:: What to work on ::
Which lines below contain the word "skórzane"? Copy each of them.

===== Material to process

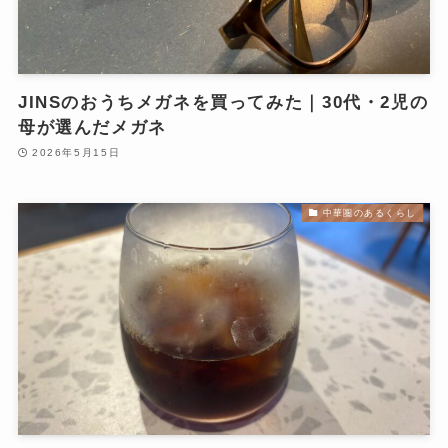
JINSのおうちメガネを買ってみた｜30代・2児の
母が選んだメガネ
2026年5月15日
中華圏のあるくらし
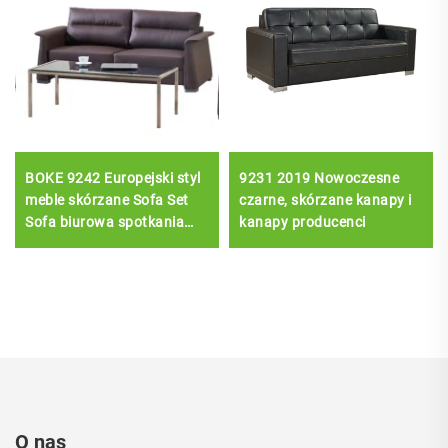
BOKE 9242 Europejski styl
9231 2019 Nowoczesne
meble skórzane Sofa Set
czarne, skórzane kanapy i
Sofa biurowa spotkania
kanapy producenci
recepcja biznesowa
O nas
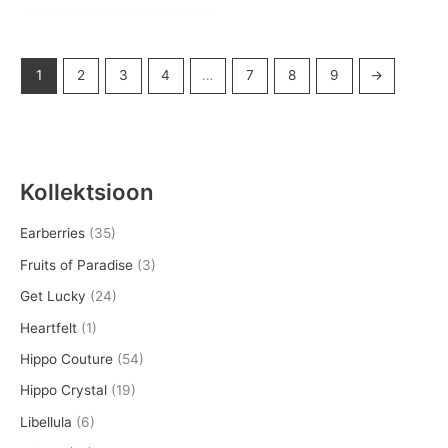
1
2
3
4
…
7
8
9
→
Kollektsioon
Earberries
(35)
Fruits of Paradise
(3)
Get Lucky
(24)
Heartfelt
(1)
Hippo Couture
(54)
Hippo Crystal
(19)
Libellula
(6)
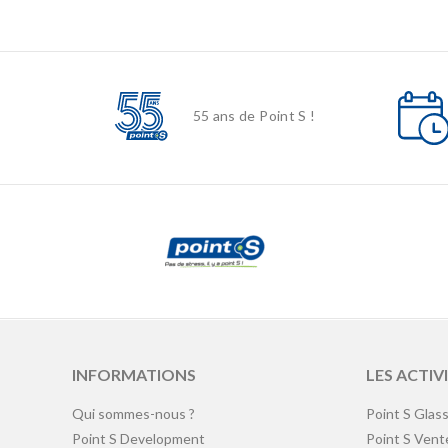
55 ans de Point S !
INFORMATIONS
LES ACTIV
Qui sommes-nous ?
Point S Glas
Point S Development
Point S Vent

==========
===== Material to process

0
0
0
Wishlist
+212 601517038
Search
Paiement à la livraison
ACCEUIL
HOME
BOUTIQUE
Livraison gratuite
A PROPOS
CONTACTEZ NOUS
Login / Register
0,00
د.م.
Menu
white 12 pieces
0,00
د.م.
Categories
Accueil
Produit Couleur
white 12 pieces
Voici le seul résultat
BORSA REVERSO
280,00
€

==========
===== Material to process

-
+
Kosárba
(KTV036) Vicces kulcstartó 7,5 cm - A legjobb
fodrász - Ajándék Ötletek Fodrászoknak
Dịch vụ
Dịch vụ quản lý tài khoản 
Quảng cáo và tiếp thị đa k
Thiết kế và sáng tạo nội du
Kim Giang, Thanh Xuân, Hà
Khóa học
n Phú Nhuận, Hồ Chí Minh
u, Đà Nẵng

==========

:: Written response ::
meble skórzane Sofa Set
czarne, skórzane kanapy i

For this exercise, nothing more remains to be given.